Bekir Coşkun 'u kaybetmek kimin yüreğini cız ettirdi tam  bilmiyorum ama şundan eminim ki sevenlerinin yüreği cız etti.Bekir Coşkun 18 Ekim 2020'de 76 yaşında hakkın rahmetine kavuştu. Sözcü gazetesinde 20 Ekim 2020'de  çıkan vefat ve başsağlığı ilanları arasında  ilanı aşk gibi anlamlı bir ilan  vardı .O ilan aynen şöyleydi:"Seni hiç kimsenin sevemeyeceği kadar çok sevdim  Güle güle canım aşkım canım sevgilim Andree Coşkun" Eşini kaybetmenin acısıyla bir kez daha Andree Coşkun o ilanla büyük kalem ustasına ilanı aşk etmişti. Bekir Coşkun; eşinin canı ,aşkı, sevgilisiydi. Doğrusu da buydu.  

      Bekir Coşkun'u içimizde sevmeyenler olabilir ama sevenleri gerçekten çoktu. Gerçekten çok sevilen ve çok okunan büyük bir yazardı, kelimelerin efendisiydi. Birilerini kızdırmış olabilirdi ,birileri kızmasın diye pembe bir tablo ,yalancı bir dünya sunamazdı. Hiç kimseye yalancı bir dünya sunmadı. Yalanla dolanla hiç işi olmadı.Onun için bir çok gazeteci yazar, 'lekesiz gazeteci' diyordu ki bu doğru bir tanımlamaydı. Çok sıkıntılı bir hastalık sürecinden sonra her canlı gibi yaşama veda etti.

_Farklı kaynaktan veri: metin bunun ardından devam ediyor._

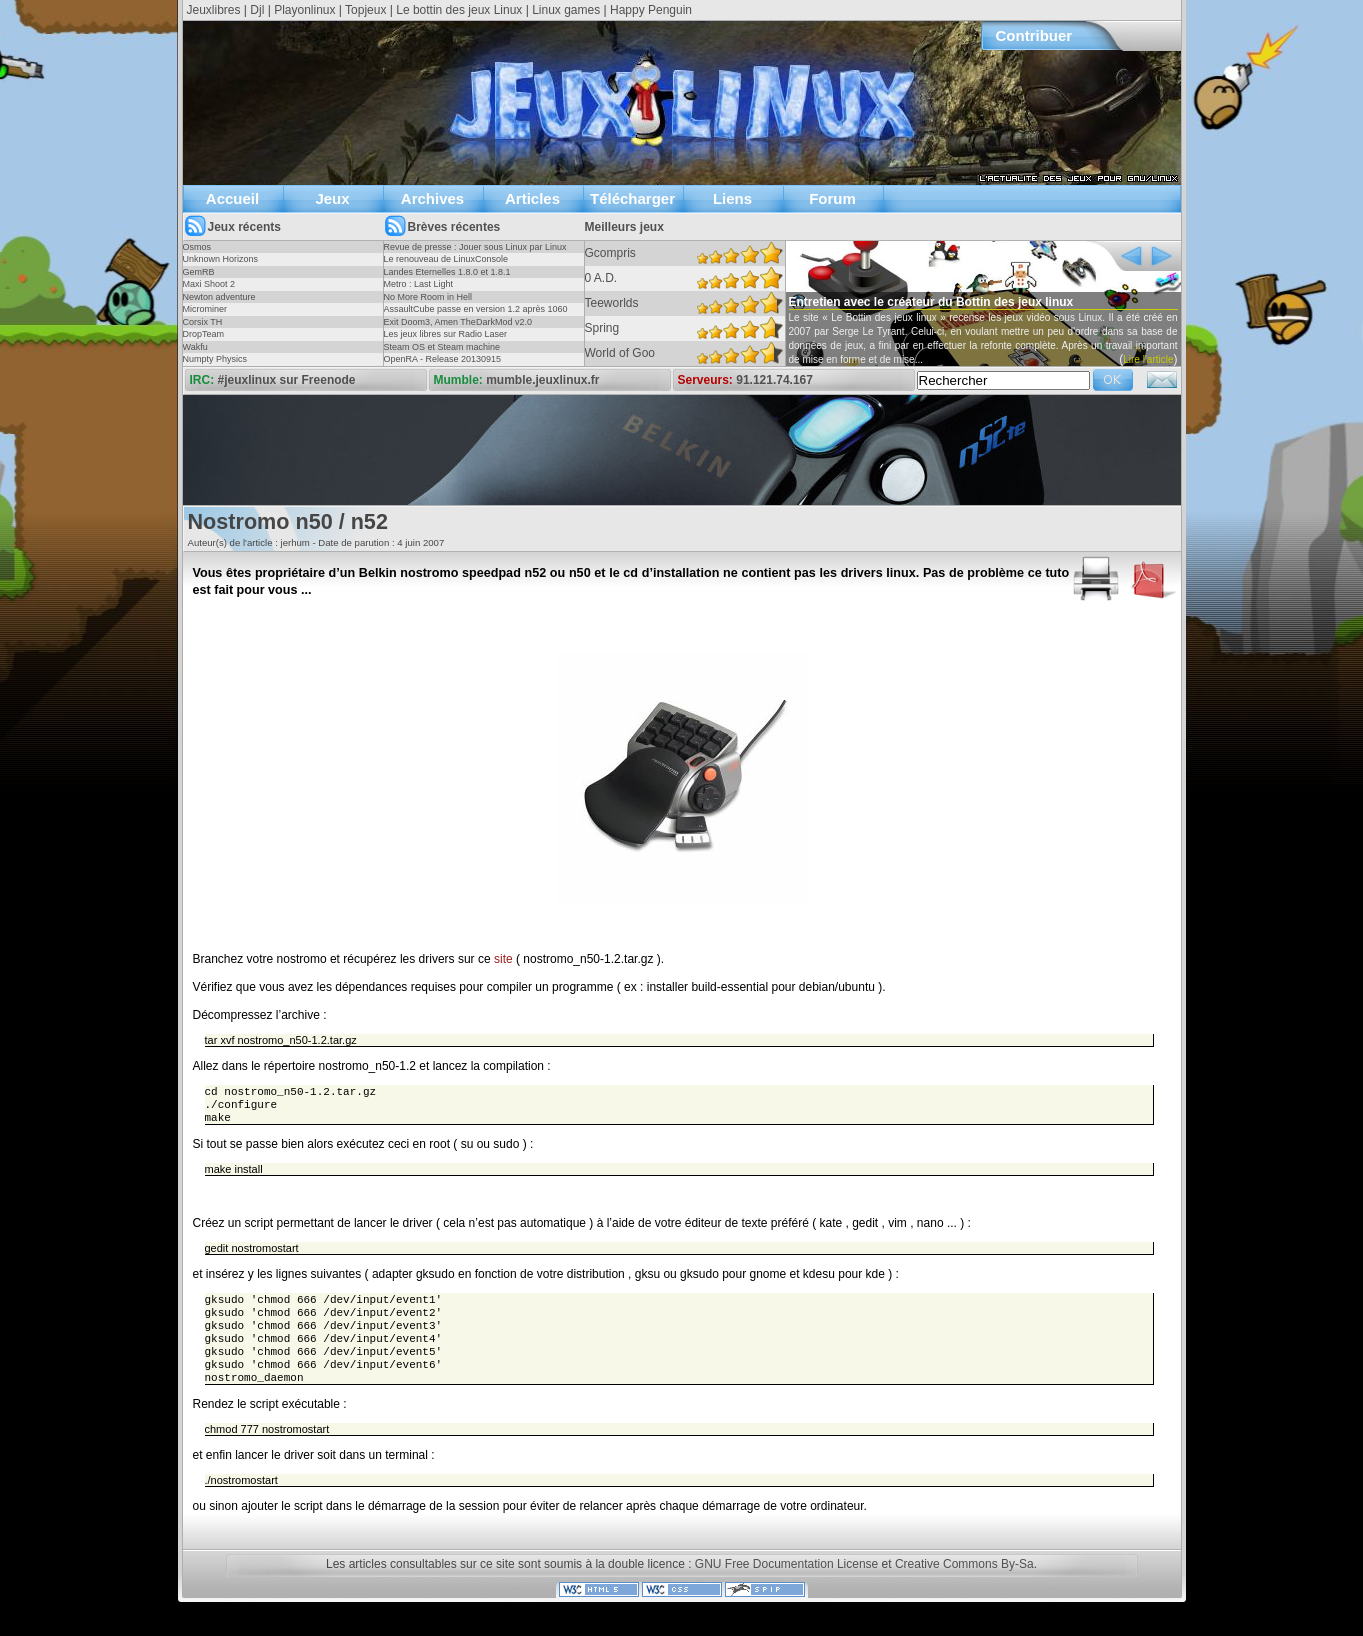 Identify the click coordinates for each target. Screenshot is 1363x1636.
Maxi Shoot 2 (209, 284)
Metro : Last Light (419, 284)
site (503, 959)
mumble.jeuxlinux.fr (542, 380)
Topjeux (365, 10)
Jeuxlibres (214, 10)
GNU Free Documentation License (786, 1584)
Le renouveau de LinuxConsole (446, 259)
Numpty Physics (215, 359)
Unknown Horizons (221, 259)
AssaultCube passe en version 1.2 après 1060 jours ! (476, 315)
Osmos (197, 247)
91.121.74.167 (774, 380)
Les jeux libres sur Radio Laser (446, 334)
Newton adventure (219, 297)
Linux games (566, 10)
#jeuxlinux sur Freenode (287, 380)
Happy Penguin (651, 10)
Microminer (205, 309)
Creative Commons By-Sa (964, 1584)
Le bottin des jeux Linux (459, 10)
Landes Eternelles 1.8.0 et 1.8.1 (447, 272)
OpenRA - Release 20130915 (443, 359)
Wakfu (195, 347)
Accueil (232, 198)
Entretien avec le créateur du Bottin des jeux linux (931, 302)
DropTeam (204, 334)
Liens (732, 198)
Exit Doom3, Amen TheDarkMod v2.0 (458, 322)
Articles (532, 198)
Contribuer (1034, 35)
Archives (432, 198)
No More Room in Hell (428, 297)
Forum (832, 198)
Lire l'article (1148, 359)
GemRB (199, 272)
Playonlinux (304, 10)
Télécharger (632, 198)
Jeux (332, 198)
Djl (257, 10)
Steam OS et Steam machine (442, 347)
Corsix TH (203, 322) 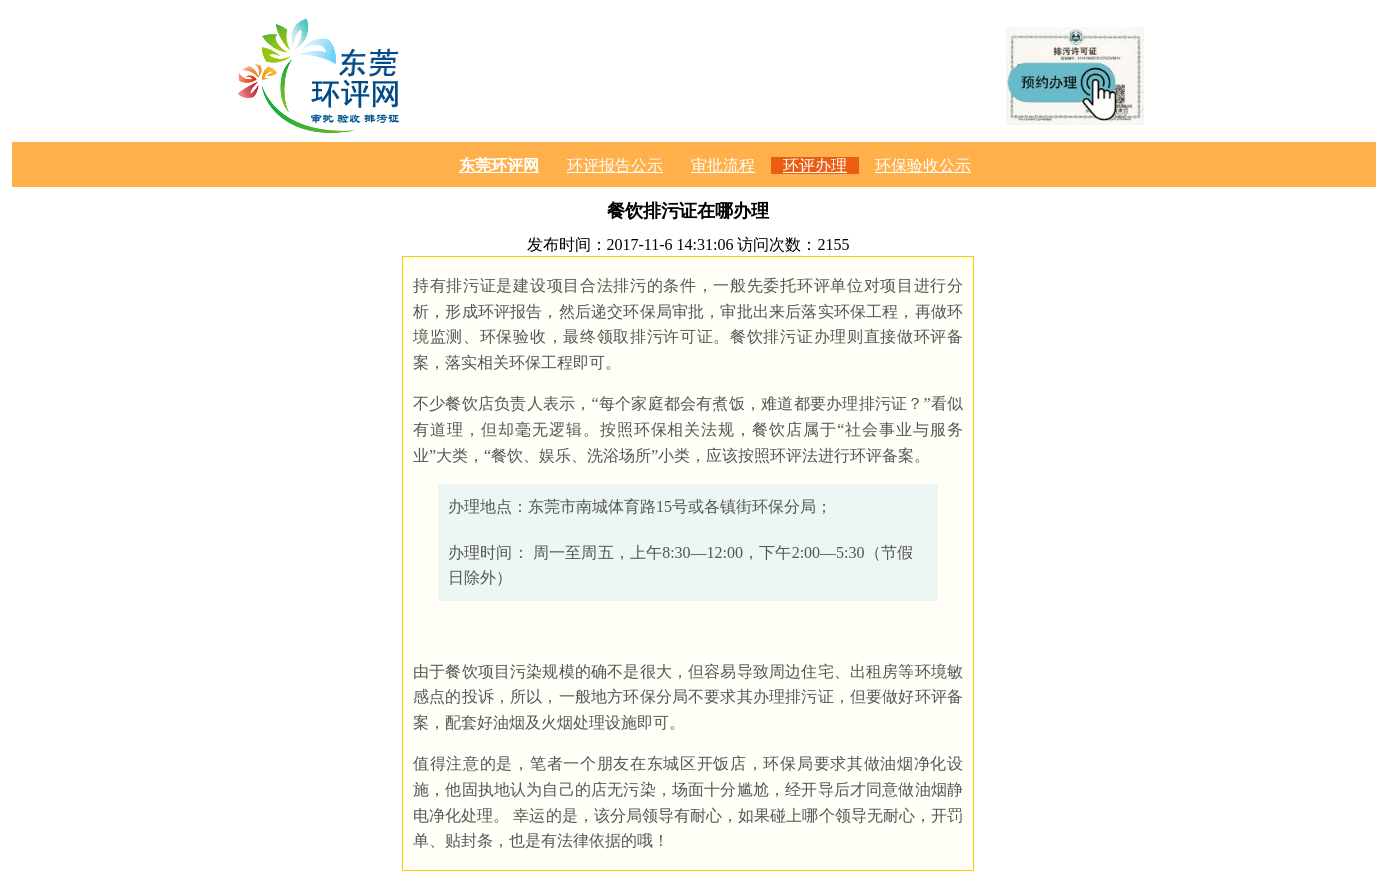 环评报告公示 (615, 165)
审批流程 (723, 165)
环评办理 (815, 165)
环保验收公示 (923, 165)
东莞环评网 (499, 165) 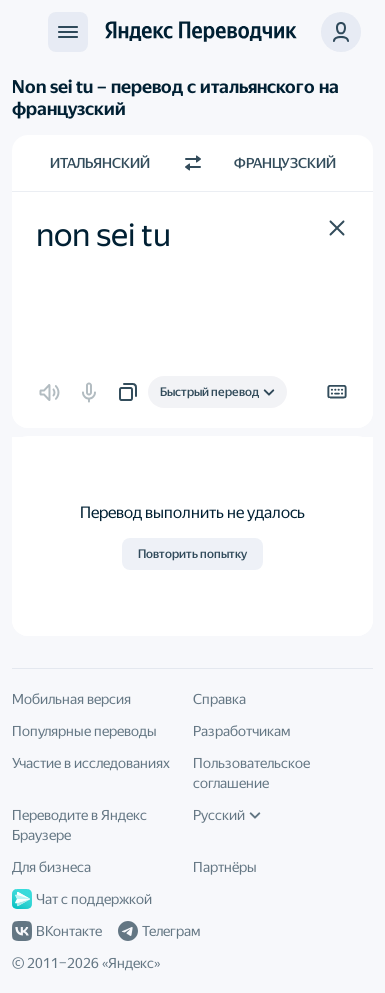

Ama  dürüst kalemiyle yazdıklarıyla doğru tespitleriyle  aramızda yaşamaya devam edecek büyük bir gazeteci yazardı. Bizi biz yapan değerlere sıkı sıkıya bağlıydı. Aslında kendisini hiç görmedim, kendisi ile hiç konuşmadım . Kalemiyle tanıdım, kalemiyle yüreğimi fethetti. Ruhu şad ,mekanı cennet olsun. Allah rahmet eylesin. 

    Kalemi güçlü bir yazardı Bekir Coşkun. Doğruları dürüstçe  yazmak dokuz köyden kovulmak için gerekçe yapılsa da o doğruları yazmaktan hiç geri durmadı. Dürüst kalemiyle doğru neyse onu yazdı. Kızanda oldu, kızmayanda ,alkışlayanda  oldu .O sadece gazeteci yazardı. Başka bir işi başka bir mesleği yoktu. İlkesiz olmadı ilkeleri vardı. Atatürk düşmanı değil ,Atatürk hayranıydı. Bunu hiç saklamadı Atatürk düşmanlarına da hiç pirim vermedi. Amansız hastalığına rağmen ölene kadar yazmak için elinden geleni yaptı. Gerçek dostları onu yitirmenin acısıyla son yolculuğuna kadar yanında oldu. Cenaze namazı 20 Ekim 2020'de  Ankara'da Doğramacızade   Ali Paşa Camiinde kılındı. Bekir Coşkun vefasızları da ,vefalıları da camii avlusunda gördü. Ölüler görür mü  diye sormayın. Ölüden ölüye fark vardır. O kesin görmüştür. Sahte dostları ORADA DA yoktu. Sevenleri hep yanındaydı. Son yolculuğunda okurları da hep yanında oldu. Bir yazar için okurlarının yanında olmasından  daha güzel ne olabilirdi?  

         Bekir Coşkun'un tabutu Türk bayrağına sarılı  tabutla memleketine döndü. Doğum yeri olan memleketi Şanlıurfa'nın Tülmen köyünde dualarla sonsuzluğa uğurlandı. Ankara ve Şanlıurfa'daki törenlerde sadece ailesi ,yakınları, dostları değil onu çok seven  okurları da yanındaydı. Kayıp Türk Milletinin kaybettiği  büyük bir değer oldu .Çok zor yetişen bir değerimizi ,usta bir yazarımızı yitirdik. Türkiye güzel bir insanına daha güle güle demenin büyük acısını yaşadı. Güzel insanlar bir bir gidiyor. Yerleri dolar mı,  bu gerçekten çok zor.  

      Güle güle güzel insan Bekir Coşkun.